Ben Ali não é um caso isolado. Na Síria, Bashar al Assad ungiu-se em 2007 para mais sete anos de mandato com o apoio de 97,2% de seus concidadãos. No Egito, o eterno presidente Hosni Mubarak obteve em 2005 seu quinto mandato consecutivo, com 88,6% dos votos.
Saddam Hussein também era um sujeito popular. Em 1995 ele fora aprovado por 99,96% dos iraquianos e, em 2002, conseguiu atingir a notável marca dos 100%, como referiu Hélio Schwartsman em sua coluna na Folha da última terça.
O futuro da Tunisia permanece incerto após a renúncia do ditador Ben Ali, e a derrocada de uma ditadura de 23 anos.
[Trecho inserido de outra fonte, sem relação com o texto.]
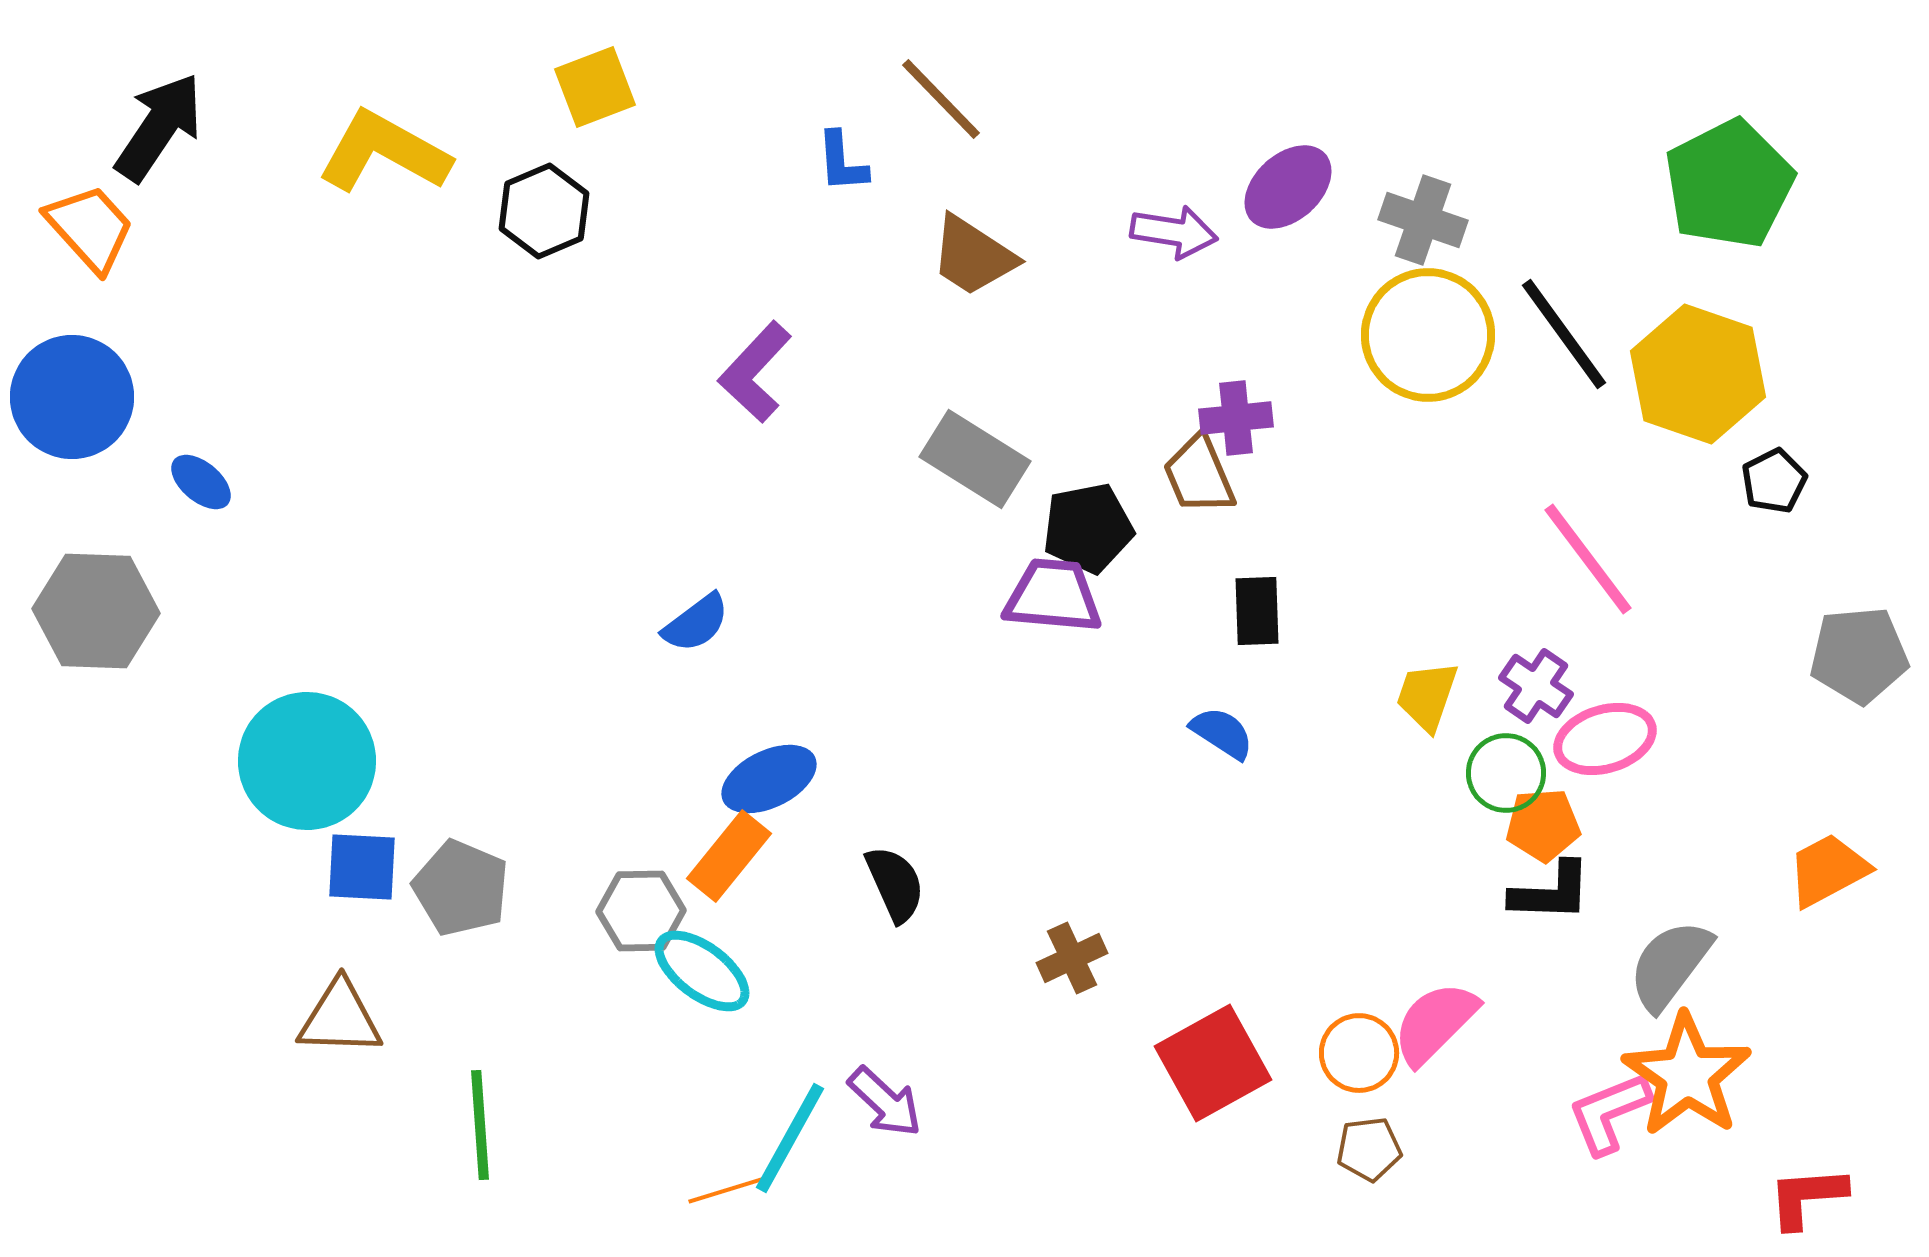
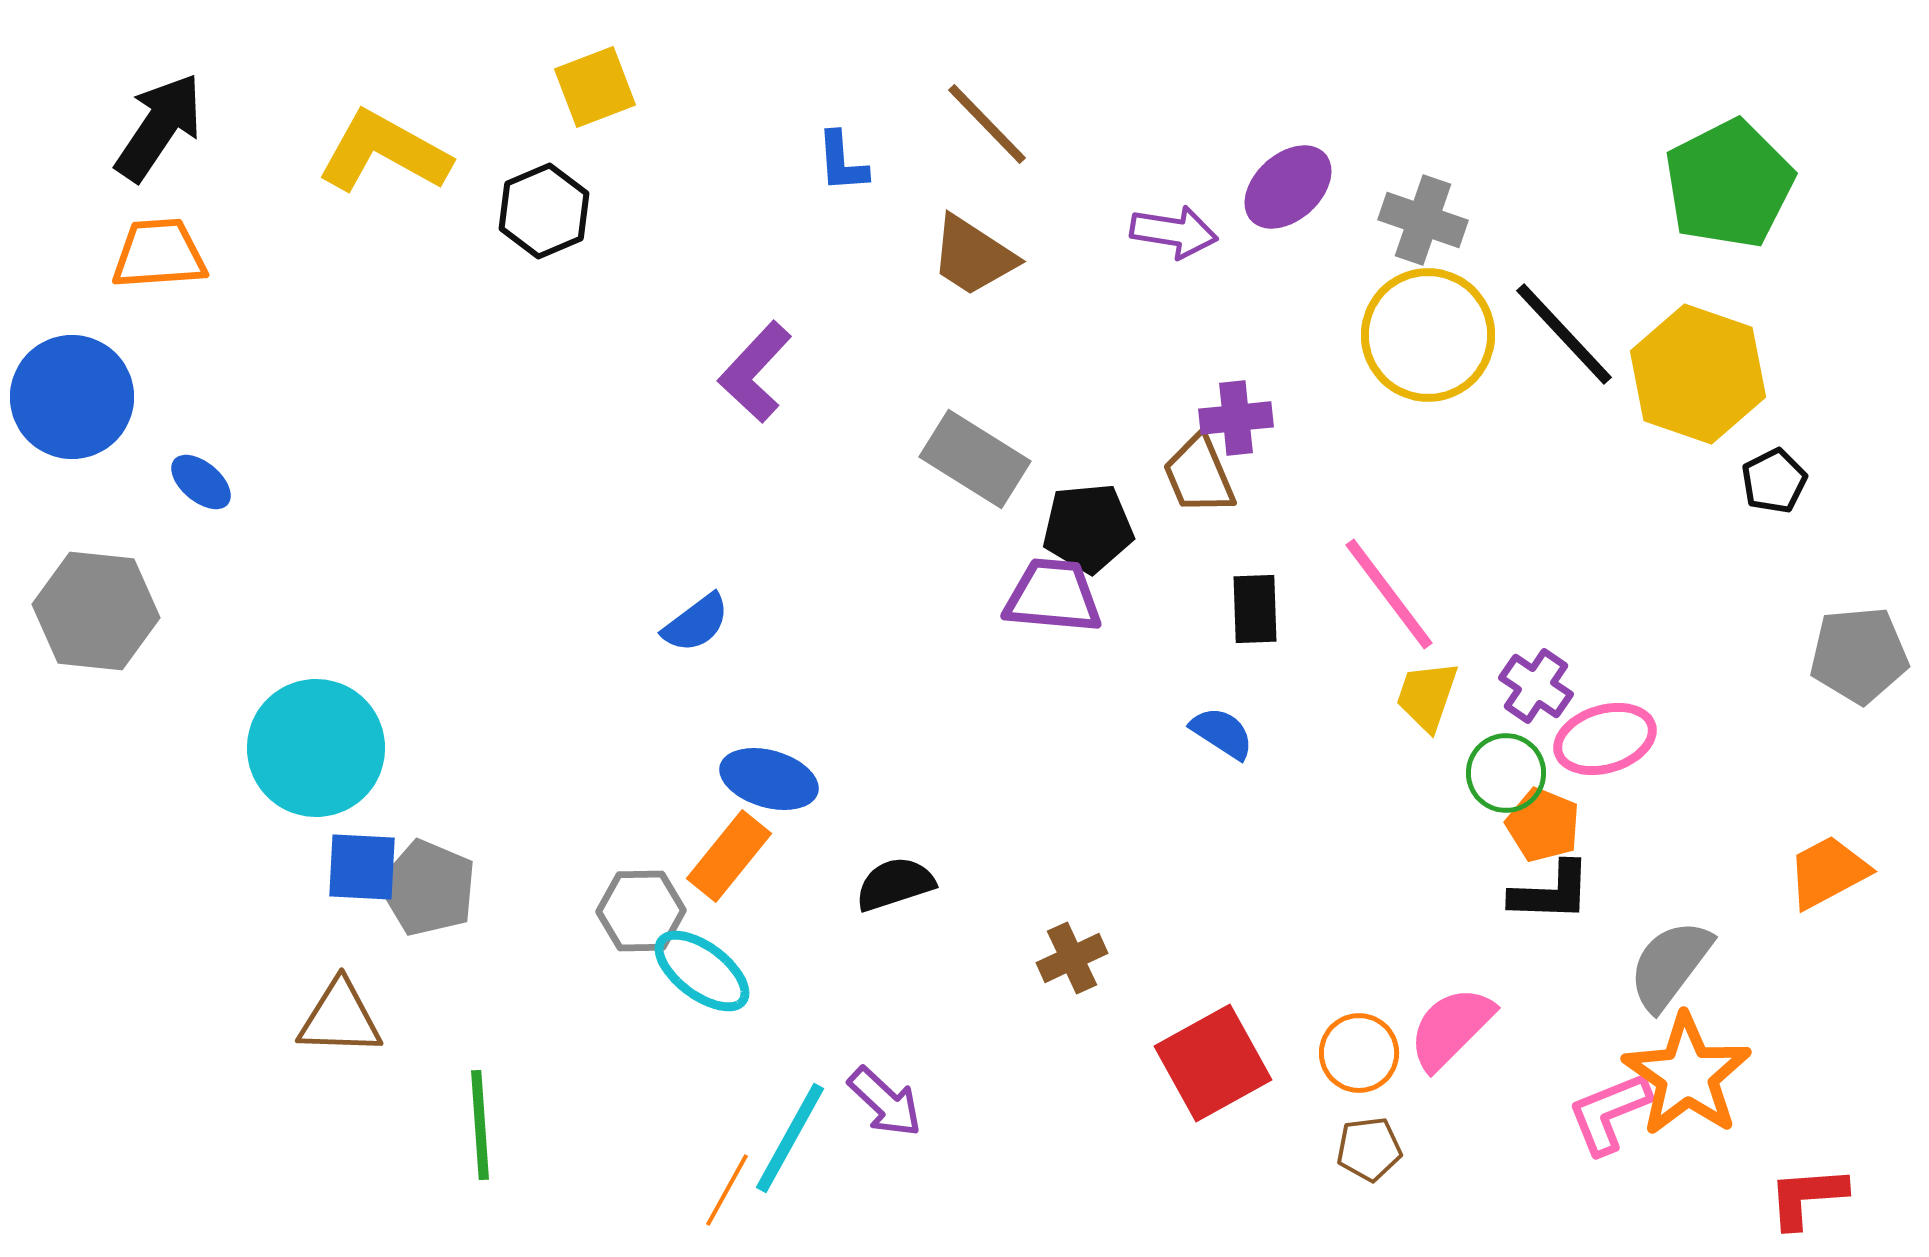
brown line at (941, 99): moved 46 px right, 25 px down
orange trapezoid at (90, 228): moved 69 px right, 26 px down; rotated 52 degrees counterclockwise
black line at (1564, 334): rotated 7 degrees counterclockwise
black pentagon at (1088, 528): rotated 6 degrees clockwise
pink line at (1588, 559): moved 199 px left, 35 px down
gray hexagon at (96, 611): rotated 4 degrees clockwise
black rectangle at (1257, 611): moved 2 px left, 2 px up
cyan circle at (307, 761): moved 9 px right, 13 px up
blue ellipse at (769, 779): rotated 42 degrees clockwise
orange pentagon at (1543, 825): rotated 26 degrees clockwise
orange trapezoid at (1828, 870): moved 2 px down
black semicircle at (895, 884): rotated 84 degrees counterclockwise
gray pentagon at (461, 888): moved 33 px left
pink semicircle at (1435, 1023): moved 16 px right, 5 px down
orange line at (727, 1190): rotated 44 degrees counterclockwise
E o que fez derrubar o regime? Uma revolta popular, a chamada Revolução de Jasmin, apelido dado pelos tunisianos em referência à flor símbolo do país e logo encampado pela mídia ocidental, eclodiu quando um homem de 26 anos, de formação universitária, ateou fogo ao corpo em protesto pela apreensão de sua barraca de frutas (abaixo).
Ditador Ben Ali visita o comerciante que ateou fogo em seu corpo em protesto contra o governo. |
O gesto desesperado calou fundo numa nação em que a taxa oficial de desemprego está em 14%, mas chega a atingir 60% entre os jovens, em algumas áreas. A corrupção endêmica, que vinha ganhando contornos ainda mais escandalosos com atividades de membros do clã da primeira-dama, Leila Trabelsi, serviu de combustível para a revolta.
A absoluta falta de espaço para o dissenso e o número recorde de prisioneiros políticos também contribuíram para elevar a fervura do caldeirão de descontentamento -apesar de o país viver situação razoável do ponto de vista econômico, com crescimento médio de 5% até a crise de 2008.
Os protestos ganharam força impulsionados pelo uso da internet, mas também pela ampla cobertura de veículos tradicionais, como a TV Al Jazeera. A violenta repressão deixou cerca de 80 mortos na conta oficial -e mais de cem segundo entidades de direitos humanos. A reação do governo seguiu o roteiro de sempre, o desfecho não. Quando percebeu que os protestos não cederiam, o ditador tentou negociar. Era tarde.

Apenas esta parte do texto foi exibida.